Goal of the exercise: Please copy every line of the records below that holds the word "which".

Stored data entries
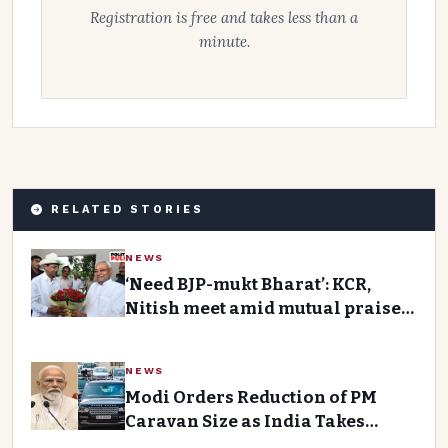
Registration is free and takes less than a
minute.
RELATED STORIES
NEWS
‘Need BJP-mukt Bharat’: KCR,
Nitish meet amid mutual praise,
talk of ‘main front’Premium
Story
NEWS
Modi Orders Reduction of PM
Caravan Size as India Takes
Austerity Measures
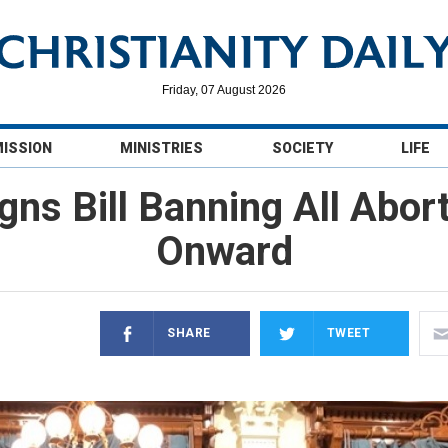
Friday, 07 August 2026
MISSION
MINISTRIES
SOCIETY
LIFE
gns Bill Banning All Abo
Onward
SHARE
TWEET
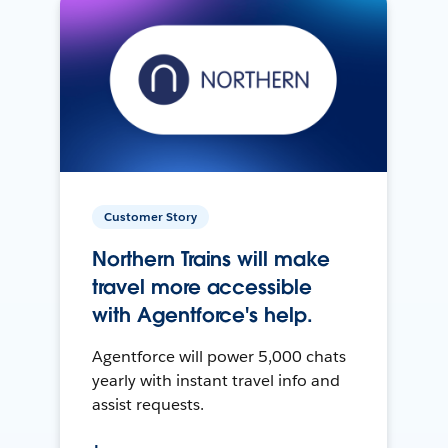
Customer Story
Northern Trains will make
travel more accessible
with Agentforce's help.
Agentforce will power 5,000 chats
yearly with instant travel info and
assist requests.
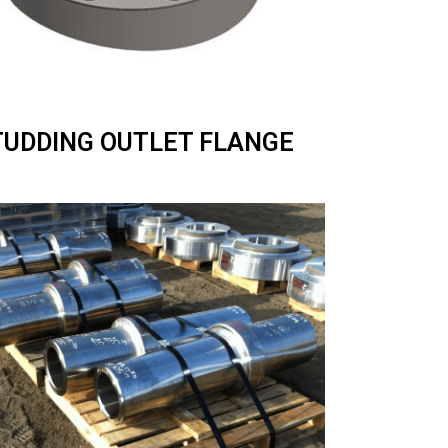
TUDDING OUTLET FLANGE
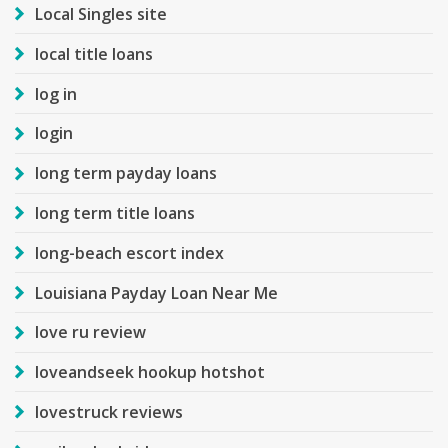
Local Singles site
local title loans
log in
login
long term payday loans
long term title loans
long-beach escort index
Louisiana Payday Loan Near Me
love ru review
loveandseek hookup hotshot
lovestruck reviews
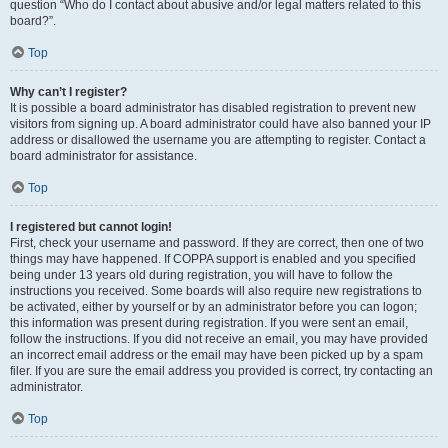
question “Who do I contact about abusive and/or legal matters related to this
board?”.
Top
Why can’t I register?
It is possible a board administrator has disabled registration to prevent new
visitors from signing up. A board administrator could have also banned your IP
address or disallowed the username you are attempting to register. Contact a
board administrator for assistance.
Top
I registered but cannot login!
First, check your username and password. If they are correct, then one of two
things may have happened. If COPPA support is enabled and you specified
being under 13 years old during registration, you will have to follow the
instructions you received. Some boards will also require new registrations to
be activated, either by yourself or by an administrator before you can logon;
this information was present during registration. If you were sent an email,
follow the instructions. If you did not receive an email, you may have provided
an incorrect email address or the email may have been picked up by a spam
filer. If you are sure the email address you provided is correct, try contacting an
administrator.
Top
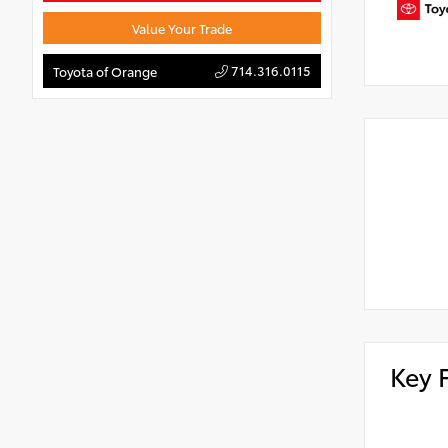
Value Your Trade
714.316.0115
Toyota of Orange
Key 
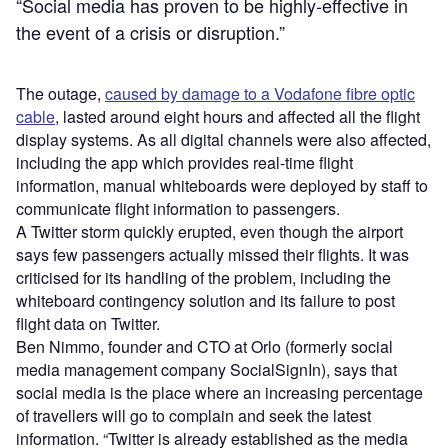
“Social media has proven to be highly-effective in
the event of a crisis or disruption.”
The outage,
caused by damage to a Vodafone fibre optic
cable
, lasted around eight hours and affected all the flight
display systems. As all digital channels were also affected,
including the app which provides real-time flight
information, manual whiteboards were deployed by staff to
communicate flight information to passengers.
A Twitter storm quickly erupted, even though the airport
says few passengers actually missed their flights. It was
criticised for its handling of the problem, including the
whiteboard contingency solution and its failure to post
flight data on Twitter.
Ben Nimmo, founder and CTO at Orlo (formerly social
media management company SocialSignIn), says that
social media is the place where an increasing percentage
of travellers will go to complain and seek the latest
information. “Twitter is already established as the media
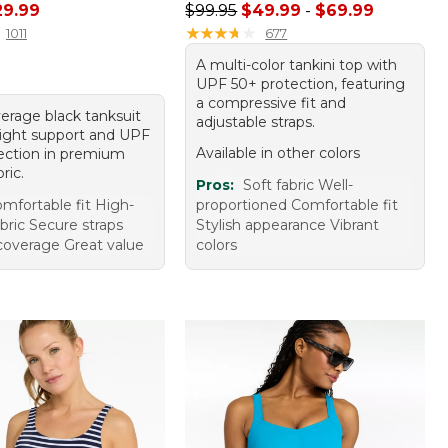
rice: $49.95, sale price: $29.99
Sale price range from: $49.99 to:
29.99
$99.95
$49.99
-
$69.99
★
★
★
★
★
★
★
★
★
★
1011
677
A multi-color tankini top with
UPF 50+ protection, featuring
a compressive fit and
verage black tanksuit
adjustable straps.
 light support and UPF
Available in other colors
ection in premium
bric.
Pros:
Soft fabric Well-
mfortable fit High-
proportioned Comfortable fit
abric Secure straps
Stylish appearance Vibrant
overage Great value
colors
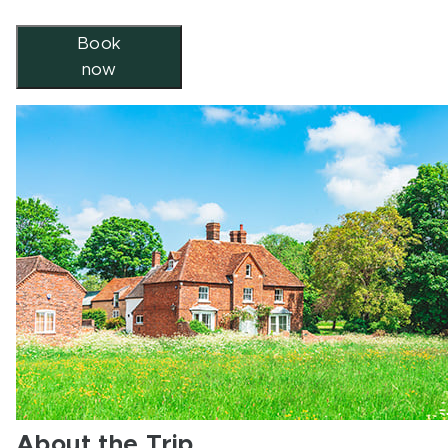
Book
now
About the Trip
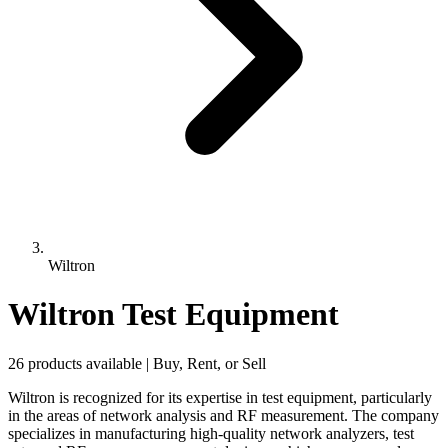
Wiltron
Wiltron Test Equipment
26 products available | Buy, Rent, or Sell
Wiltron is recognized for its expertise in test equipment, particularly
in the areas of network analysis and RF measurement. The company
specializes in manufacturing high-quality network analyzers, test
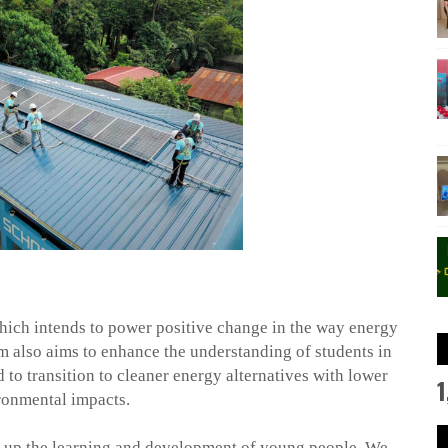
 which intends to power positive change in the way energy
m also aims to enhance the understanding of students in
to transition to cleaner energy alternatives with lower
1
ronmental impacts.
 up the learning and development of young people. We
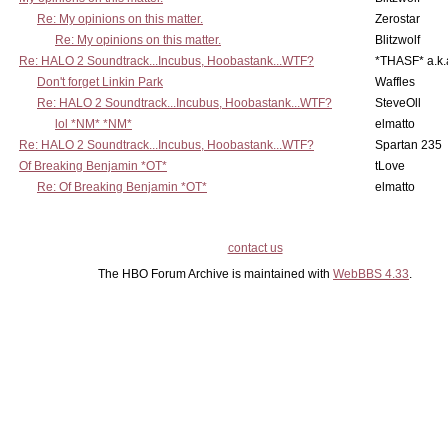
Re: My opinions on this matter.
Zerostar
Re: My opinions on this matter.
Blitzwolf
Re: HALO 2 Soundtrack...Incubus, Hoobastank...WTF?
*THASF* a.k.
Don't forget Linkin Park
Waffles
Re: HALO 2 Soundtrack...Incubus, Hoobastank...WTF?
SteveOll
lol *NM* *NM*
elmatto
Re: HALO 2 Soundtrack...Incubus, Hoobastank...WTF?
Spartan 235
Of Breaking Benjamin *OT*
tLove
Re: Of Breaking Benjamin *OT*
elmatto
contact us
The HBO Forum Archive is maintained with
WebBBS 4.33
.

Reply:
including the app which provides real-time flight
 which intends to power positive change in the way energy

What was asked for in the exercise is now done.